For object detection, team Co-STAR used RGB and thermal images. They used the medium variant of the YOLO v5 model to process high-resolution images for real-time inference. The team trained two different models to perform inference on captured RGB and thermal images.

The image-based model was trained using approximately 54,000 labeled frames whereas the thermal image model was trained using about 2,400 labeled images. For training the model on their customized dataset, team Co-STAR used a pretrained YOLO v5 model on the COCO dataset and performed transfer learning using the NVIDIA Transfer Learning Toolkit (known as TAO Toolkit).

The models were trained using two on-premise NVIDIA A100 GPUs and an AWS instance that consisted of eight V100 GPUs. Before deploying the models on Jetson AGX Xavier, the team pruned the models using TensorRT.

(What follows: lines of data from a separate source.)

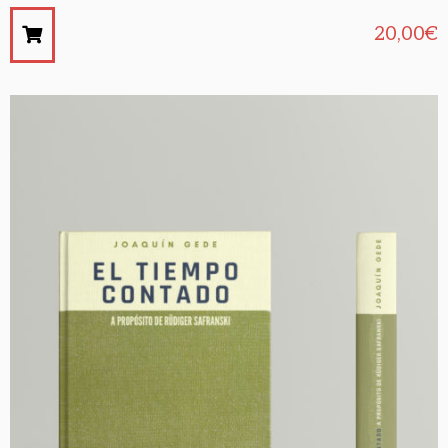
20,00
€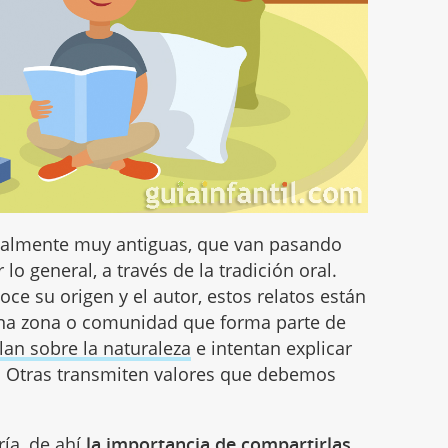
malmente muy antiguas, que van pasando
lo general, a través de la tradición oral.
e su origen y el autor, estos relatos están
 una zona o comunidad que forma parte de
lan sobre la naturaleza
e intentan explicar
 Otras transmiten valores que debemos
ía, de ahí
la importancia de compartirlas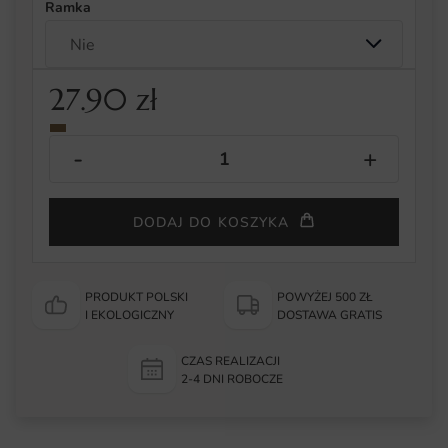
Ramka
27.90
zł
DODAJ DO KOSZYKA
PRODUKT POLSKI
POWYŻEJ 500 ZŁ
I EKOLOGICZNY
DOSTAWA GRATIS
CZAS REALIZACJI
2-4 DNI ROBOCZE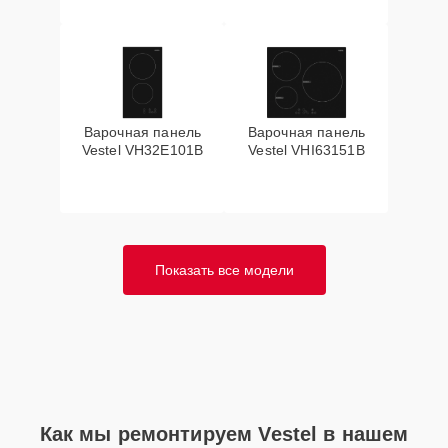
Варочная панель
Варочная панель
Vestel VH32E101B
Vestel VHI63151B
Показать все модели
Как мы ремонтируем Vestel в нашем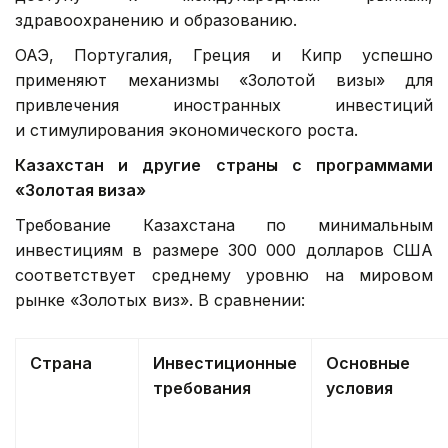
здравоохранению и образованию.
ОАЭ, Португалия, Греция и Кипр успешно
применяют механизмы «Золотой визы» для
привлечения иностранных инвестиций
и стимулирования экономического роста.
Казахстан и другие страны с программами
«Золотая виза»
Требование Казахстана по минимальным
инвестициям в размере 300 000 долларов США
соответствует среднему уровню на мировом
рынке «Золотых виз». В сравнении:
Страна
Инвестиционные
Основные
требования
условия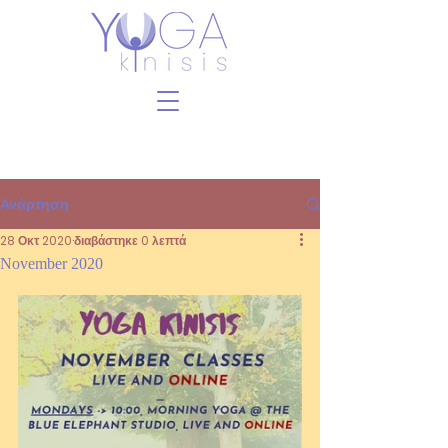
Ανάρτηση
28 Οκτ 2020
διαβάστηκε 0 λεπτά
November 2020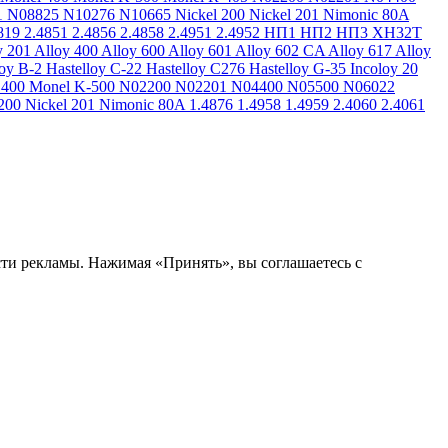
1
N08825
N10276
N10665
Nickel 200
Nickel 201
Nimonic 80A
819
2.4851
2.4856
2.4858
2.4951
2.4952
НП1
НП2
НП3
ХН32Т
y 201
Alloy 400
Alloy 600
Alloy 601
Alloy 602 CA
Alloy 617
Alloy
loy B-2
Hastelloy C-22
Hastelloy C276
Hastelloy G-35
Incoloy 20
 400
Monel K-500
N02200
N02201
N04400
N05500
N06022
200
Nickel 201
Nimonic 80A
1.4876
1.4958
1.4959
2.4060
2.4061
сти рекламы. Нажимая «Принять», вы соглашаетесь с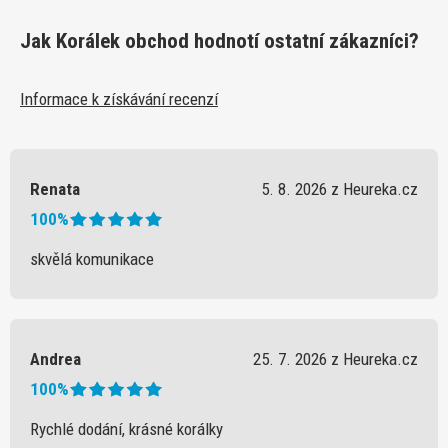
Jak Korálek obchod hodnotí ostatní zákazníci?
Informace k získávání recenzí
Renata
5. 8. 2026 z Heureka.cz
100%
skvělá komunikace
Andrea
25. 7. 2026 z Heureka.cz
100%
Rychlé dodání, krásné korálky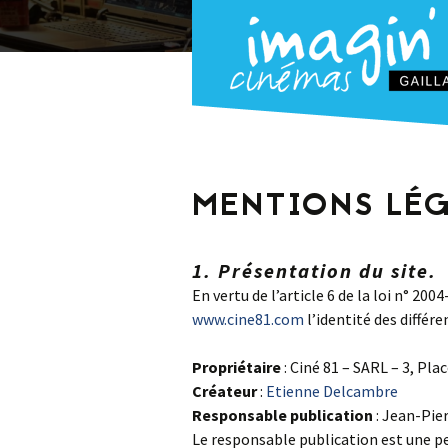
MENTIONS LÉ
1. Présentation du site.
En vertu de l’article 6 de la loi n° 20
www.cine81.com
l’identité des différe
Propriétaire
: Ciné 81 – SARL – 3, Pl
Créateur
:
Etienne Delcambre
Responsable publication
: Jean-Pier
Le responsable publication est une 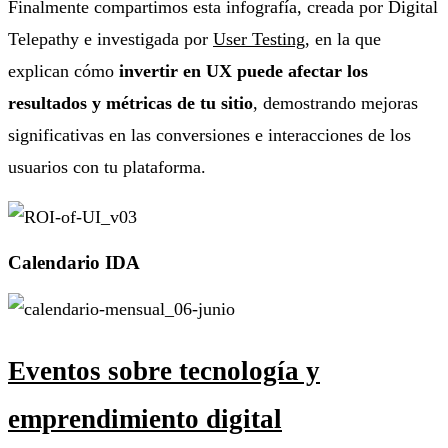
Finalmente compartimos esta infografía, creada por Digital
Telepathy e investigada por
User Testing
, en la que
explican cómo
invertir en UX puede afectar los
resultados y métricas de tu sitio
, demostrando mejoras
significativas en las conversiones e interacciones de los
usuarios con tu plataforma.
Calendario IDA
Eventos sobre tecnología y
emprendimiento digital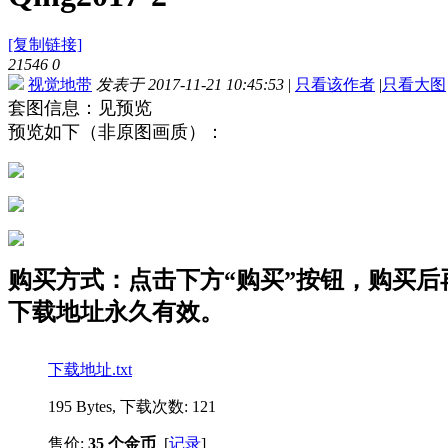
[复制链接]
21546
0
视觉地带
发表于 2017-11-21 10:45:53
|
只看该作者
|
只看大图
套图信息：见预览
预览如下（非原图画质）：
购买方式：点击下方“购买”按钮，购买后再点
下载地址永久有效。
下载地址.txt
195 Bytes, 下载次数: 121
售价:
35 个金币
[
记录
]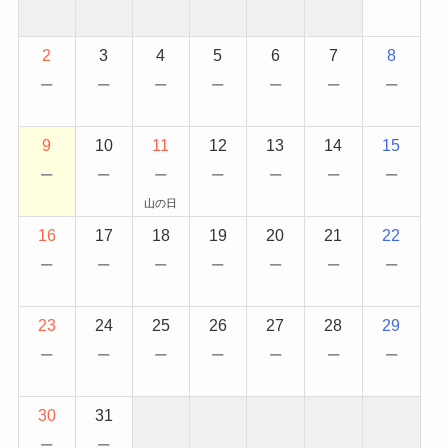
2
3
4
5
6
7
8
−
−
−
−
−
−
−
9
10
11
12
13
14
15
−
−
−
−
−
−
−
山の日
16
17
18
19
20
21
22
−
−
−
−
−
−
−
23
24
25
26
27
28
29
−
−
−
−
−
−
−
30
31
−
−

Using this setup, team Co-STAR was able to perform inference at 28 Hz with RGB images received from five RealSense cameras and images received from one thermal camera. In the final run, the robots were able to detect all 13 artifacts present in the designated areas. The exploration time was limited due to the delayed deployment caused by unexpected hardware issues at the deployment site.

Equipped with the NVIDIA Jetson platform and NVIDIA GPU hardware, teams competing in the DARPA SubT event were able to effectively train models for real-time inference, addressing the challenge posed by underground environments with accurate object detection.